Jacques-Yves Cousteau

  • Museum’s Treasure! exhibit offers valuable lessons

    By Lannis Waters

    By Willie Howard - Palm Beach Post

    Visitors to the South Florida Science Museum can explore the quest for gold and other valuables in the days of pirates and modern times through the exhibit Treasure !, which runs through Jan. 6.

    While learning about treasure in the days of Spanish galleons and pirates, kids of any age can take turns trying to “fire” a cannon through a port hole to protect their vessel by sinking a passing pirate ship.

    Those who miss are instructed to “swab the deck, you scallywag.”

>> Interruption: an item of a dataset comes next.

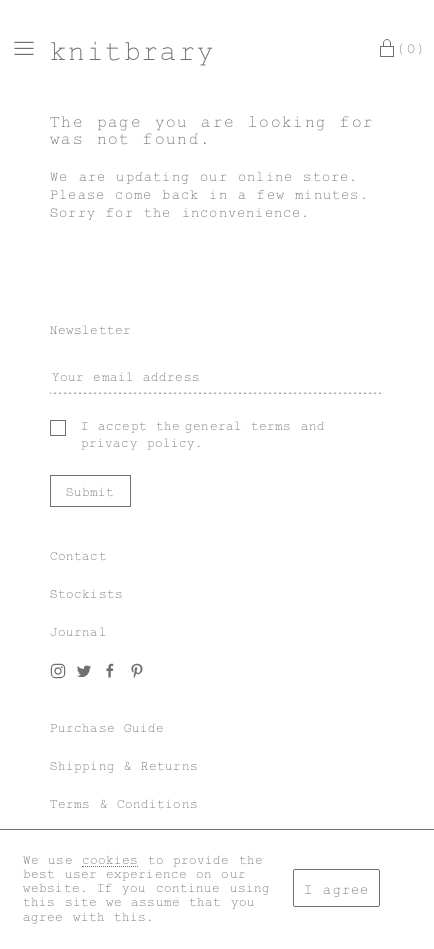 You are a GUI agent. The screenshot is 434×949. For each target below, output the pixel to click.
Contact (78, 556)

    Moving forward in time, visitors can learn about the history of the metal detector or about Geocaching — the use of hand-held GPS devices to find hidden caches, a hobby created in 2000 by Dave Ulmer near Portland, Ore.

    Treasure! is not only about the quest for precious metals and other valuables.

    It’s about the methods used to find them.

    Because scuba gear is used by divers to recover treasure from sunken Spanish galleons, the history of the Aqua Lung, invented in 1943 by Jacques Cousteau and Emile Gagnan, is featured in the exhibit.

    A more modern underwater exploration tool, the remotely operated vehicle, or ROV, is available for visitors to steer in an aquarium.

    One mysterious display describes the so-called Money Pit at Oak Island, Nova Scotia, where underground caverns discovered in the 1800s supposedly contain man-made objects.

    The island in Mahone Bay is rumored to be a place where Captain William Kidd or possibly Edward Teach (Blackbeard) buried treasure.